If you can convince a medical facility to subscribe to your services, there are a few important factors to remember when deciding which plants to install.
Pick the Right Plant for the Environment
First, if you use temperamental foliage, you must be on top of it constantly. I once took over a doctor’s office building by writing to the management company about how seeing dying areca palms off the elevator isn’t conducive to helping people feel better.
The lobby had low-lighting and no windows. I made the mistake of installing marginatas, which quickly experienced shock and began yellowing and dropping leaves. The property manager questioned my judgement. Luckily, he gave me the benefit of the doubt after I explained the plant wasn’t dying but going through an acclimation period.

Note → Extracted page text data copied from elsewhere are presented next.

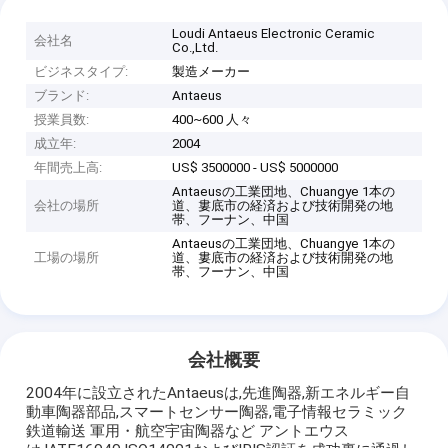
Loudi Antaeus Electronic Ceramic
会社名
Co.,Ltd.
ビジネスタイプ:
製造メーカー
ブランド:
Antaeus
授業員数:
400~600 人々
成立年:
2004
年間売上高:
US$ 3500000 - US$ 5000000
Antaeusの工業団地、Chuangye 1本の
会社の場所
道、婁底市の経済および技術開発の地
帯、フーナン、中国
Antaeusの工業団地、Chuangye 1本の
工場の場所
道、婁底市の経済および技術開発の地
帯、フーナン、中国
会社概要
2004年に設立されたAntaeusは,先進陶器,新エネルギー自
動車陶器部品,スマートセンサー陶器,電子情報セラミック
鉄道輸送 軍用・航空宇宙陶器など アントエウス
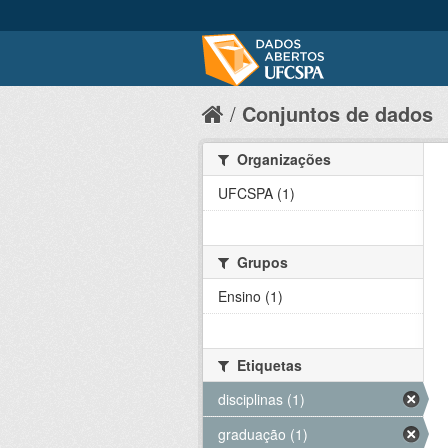
Conjuntos de dados
Organizações
UFCSPA (1)
Grupos
Ensino (1)
Etiquetas
disciplinas (1)
graduação (1)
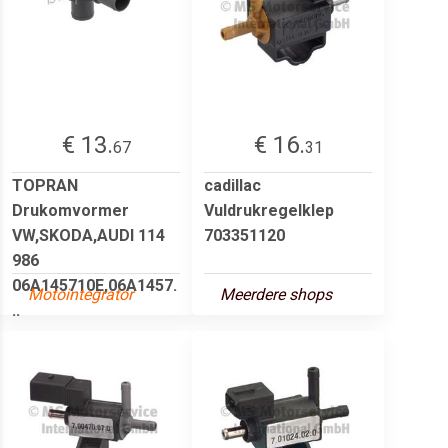
€ 13.
€ 16.
67
31
TOPRAN
cadillac
Drukomvormer
Vuldrukregelklep
VW,SKODA,AUDI 114
703351120
986
06A145710E,06A1457.
Motointegrator
Meerdere shops
..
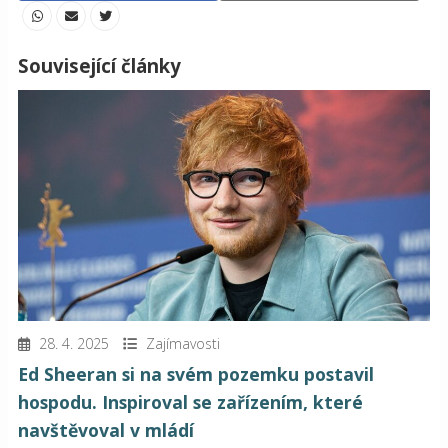
Související články
28. 4. 2025
Zajímavosti
Ed Sheeran si na svém pozemku postavil
hospodu. Inspiroval se zařízením, které
navštěvoval v mládí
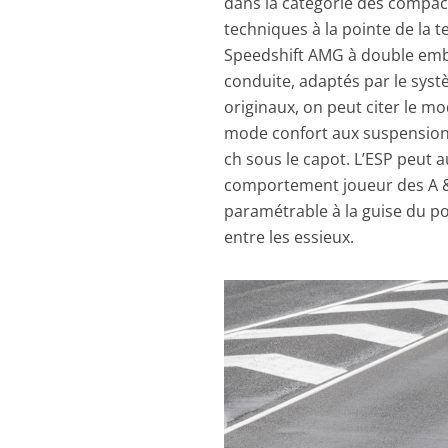
dans la catégorie des compac
techniques à la pointe de la 
Speedshift AMG à double emb
conduite, adaptés par le syst
originaux, on peut citer le mo
mode confort aux suspension
ch sous le capot. L’ESP peut 
comportement joueur des A & 
paramétrable à la guise du pos
entre les essieux.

Looking back, I should have installed a plant like a lisa cane in the beginning and I wouldn’t have put any doubt in my quality of service. Lesson learned, if you’re servicing a healthcare environment, make sure the foliage you choose always looks healthy and vibrant.
Dusty Plants Are No Good
Second medical concern – dust is not allowed. Respiratory issues are a major concern in medical environments and my healthcare clients stress to me the importance that all plant leaves are dust free. This is an important factor when determining plant selection.
Foliage such as Ficus trees can be a nightmare to dust and probably a bad choice to use even with great light. If your interiorscape design is located along a hallway or high traffic area, plan on extra service time for dusting. I have two buildings with plants in the main walkways with sliding doors constantly opening, which doubles my service time to keep them clean.
Choose Indoor Plants that Withstand Abuse
Third concern – public abuse. One downside with maintaining indoor plants inside public areas is breakage. Kids hang off palm fronds, people rip lyrata leaves by walking too close or pulling at them, and often underplanting such as bromeliads are stolen. Be prepared for plants to take some abuse, get taken home, or, perhaps, given to a patient.
In one of my rehab facilities, I noticed a beautiful croton was missing from a sitting area. After some searching, I discovered it in a nearby patient room. The gentleman insisted it was his plant, given to him by his daughter. I certainly didn’t argue. The daughter probably saw it in the window and thought it would be a nice gift.
Instead, I contacted the operations director and she assured me if they couldn’t get the plant back after he was discharged, I could bill them for another croton. In the medical world, all sorts of crazy situations can happen. So long as you are prepared and price accordingly, your service will not only benefit your business but also the patients.